Summary: Cryptocurrency exchange Crypto.com is facing regulatory hurdles after receiving a Wells notice from the U.S. Securities and Exchange Commission (SEC). A Wells notice serves as an informal warning issued by the SEC before initiating a civil lawsuit against a company. It allows companies to address the SEC's concerns and potentially avoid formal legal action. Details ...

Cryptocurrency exchange Crypto.com is facing regulatory hurdles after receiving a Wells notice from the U.S. Securities and Exchange Commission (SEC).

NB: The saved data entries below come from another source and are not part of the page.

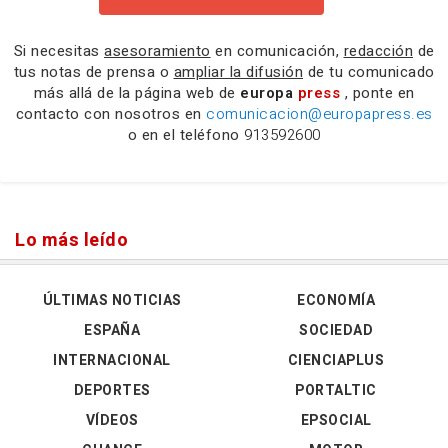
Si necesitas
asesoramiento
en comunicación,
redacción
de
tus notas de prensa o
ampliar la difusión
de tu comunicado
más allá de la página web de
europa
press
, ponte en
contacto con nosotros en
comunicacion@europapress.es
o en el teléfono
913592600
Lo más leído
ÚLTIMAS NOTICIAS
ECONOMÍA
ESPAÑA
SOCIEDAD
INTERNACIONAL
CIENCIAPLUS
DEPORTES
PORTALTIC
VÍDEOS
EPSOCIAL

A Wells notice serves as an informal warning issued by the SEC before initiating a civil lawsuit against a company. It allows companies to address the SEC's concerns and potentially avoid formal legal action.

Details surrounding the notice remain undisclosed, but Crypto.com confirmed its receipt and took a defiant stance. The exchange reportedly filed a lawsuit against the SEC, challenging the regulator's authority over cryptocurrency transactions.

According to Crypto.com, the SEC is overstepping its legal boundaries by classifying nearly all crypto transactions as securities, regardless of the sale method. The lawsuit claims this treatment is inconsistent, as similar transactions involving Bitcoin (BTC) and Ethereum (ETH) haven't faced the same scrutiny.